Munster head to London this weekend desperate to keep their season alive with a victory over English champions Harlequins at The Stoop in Sunday’s Heineken Cup quarter-final. They leave Ireland on the back of a wretched run of RaboDirect Pro12 form that has seen hopes of a sixth successive semi-final berth all but disappear following three defeats and a draw in the last five games. Last Friday’s 51-24 hammering by Glasgow in Scotstoun was Munster’s worst result in nine years.
Sections of the media and many supporters are pointing the finger of blame at first-year head coach Penney making a direct link between the poor form and costly errors that have pockmarked Munster’s campaign and his introduction of a more varied and expansive game plan.
Yet Kilcoyne, one of Munster’s Generation Next of homegrown players who have already risen to Ireland recognition alongside Simon Zebo and Conor Murray, insists the province’s game plan and future direction is in safe hands with Penney and it is up to the players to sharpen up their act. I think it’s completely unfair. I think with Rob, it’s great to see his outlook on the game,” Kilcoyne said. “He has a vision for us going forward and it’s all about us buying into it and executing that gameplan. He has this vision for us all to be good footballers because that’s what we need to be. It’s a breath of fresh air. I think it’s fantastic what he’s done here and I’d be behind him 100%. I think he’s an outstanding coach.”
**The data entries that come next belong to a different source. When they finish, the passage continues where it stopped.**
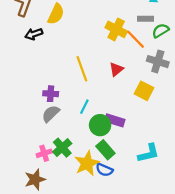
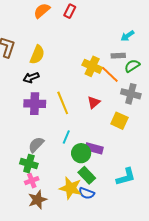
black arrow: (34, 34) -> (31, 78), moved
purple cross: (51, 94) -> (35, 104), moved, size x1.5
green cross: (62, 148) -> (29, 164), moved, turned -30
yellow star: (87, 163) -> (71, 188), turned -30
brown star: (35, 179) -> (37, 200), moved

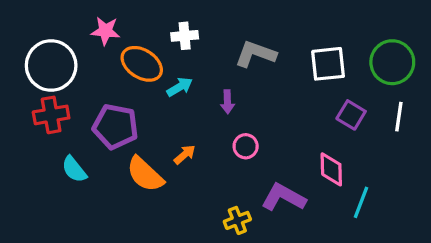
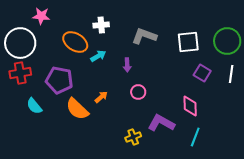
pink star: (105, 31) -> (41, 16), moved
cyan line: (361, 202) -> (195, 137), moved

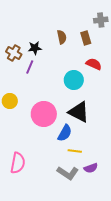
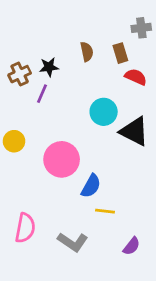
brown cross: (14, 53) -> (20, 74), turned 35
red semicircle: (94, 64) -> (136, 77), moved
black triangle: (79, 112) -> (134, 131), moved
purple semicircle: (91, 168) -> (132, 246), moved, turned -32
gray L-shape: (68, 173) -> (73, 242), moved

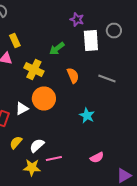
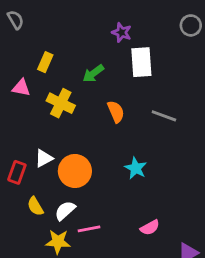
gray circle: (114, 30) -> (191, 25), moved
yellow rectangle: (15, 40) -> (45, 62), moved, turned 48
orange circle: (44, 98) -> (75, 171), moved
yellow semicircle: (16, 142) -> (35, 206), turned -72

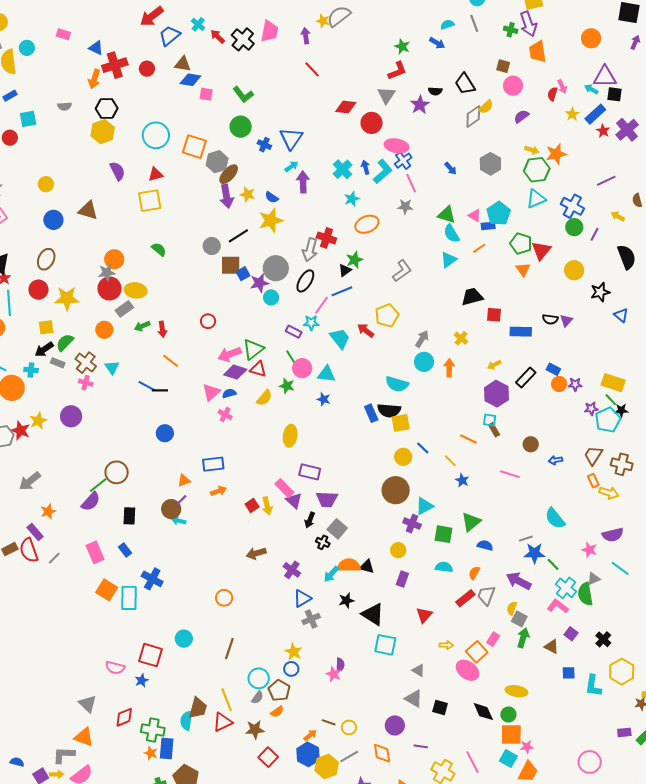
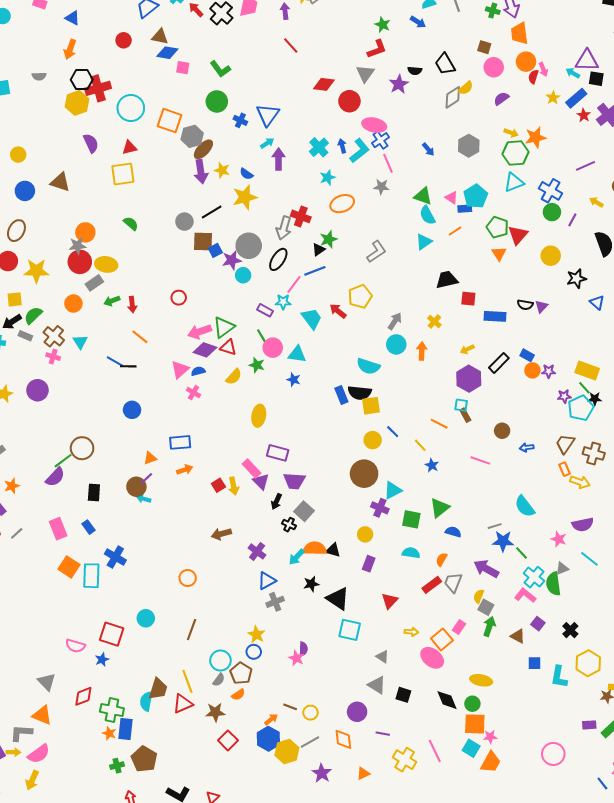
orange circle: (591, 38) -> (526, 62), moved
red cross: (115, 65) -> (98, 88), moved

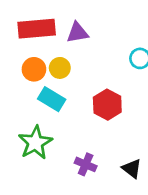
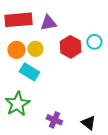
red hexagon: (107, 105) -> (70, 47), moved

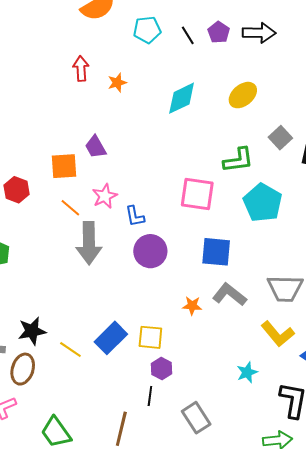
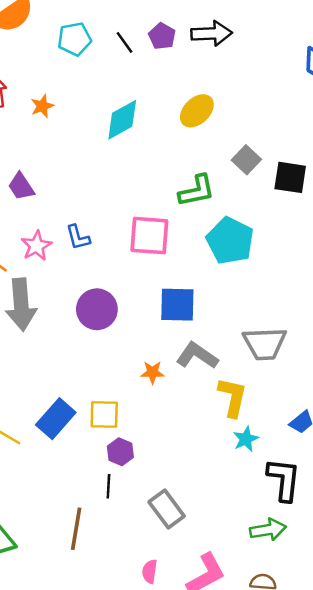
blue L-shape: (135, 216) -> (78, 237), moved
yellow L-shape: (278, 334) -> (233, 397), moved, turned -124
cyan star: (247, 372) -> (246, 439), moved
There had been signs in the 22-0 defeat of Connacht in Cork two weekends ago that the Penney revolution was finally translating into coherent performances with players making good decisions about when and where to attack space, whether it be direct or by going wide.
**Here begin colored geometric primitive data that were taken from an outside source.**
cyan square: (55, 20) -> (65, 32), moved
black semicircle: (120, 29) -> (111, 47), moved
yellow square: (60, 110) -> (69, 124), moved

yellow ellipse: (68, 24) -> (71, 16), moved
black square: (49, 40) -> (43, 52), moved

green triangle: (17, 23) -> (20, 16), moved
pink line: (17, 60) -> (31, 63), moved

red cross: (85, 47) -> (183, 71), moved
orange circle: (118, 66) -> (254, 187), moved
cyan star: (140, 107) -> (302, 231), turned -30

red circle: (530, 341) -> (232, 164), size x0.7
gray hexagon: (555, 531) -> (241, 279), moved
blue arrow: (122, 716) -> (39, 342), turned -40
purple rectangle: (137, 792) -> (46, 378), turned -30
Yet despite a promising first-half in Glasgow last Friday, during which Kilcoyne, 24, bagged his first try for Munster, the wheels well and truly fell off, leaving the Reds facing plenty of hard thinking ahead of this weekend’s European showdown.
“We’ve a huge task going ahead this week with the Heineken Cup quarter-final and the lads rocked up on Monday with a huge focus and a brilliant attitude, dying to get out and make amends for last week, trying to get back to where we want to be in Europe,” Kilcoyne said.
“I don’t think it’s necessarily [a case of] turning things around. It’s more going back to the areas where we had built our strength. I suppose we’ll be looking to our set-piece, looking to get sharp and accurate in other areas, especially our D [defence], which has been an area of strength for us.
“I wouldn’t even put [Glasgow] down to a blip. There’s not many games of rugby you see these days where you give away 21 points to intercept tries. That’s not an excuse but there were certain areas we were very happy with, like our set-piece and maul, and we know we have to be more clinical and accurate and not allow teams the opportunities to take three intercept tries against us. You just can’t do it at this level and certainly not at Heineken Cup level.”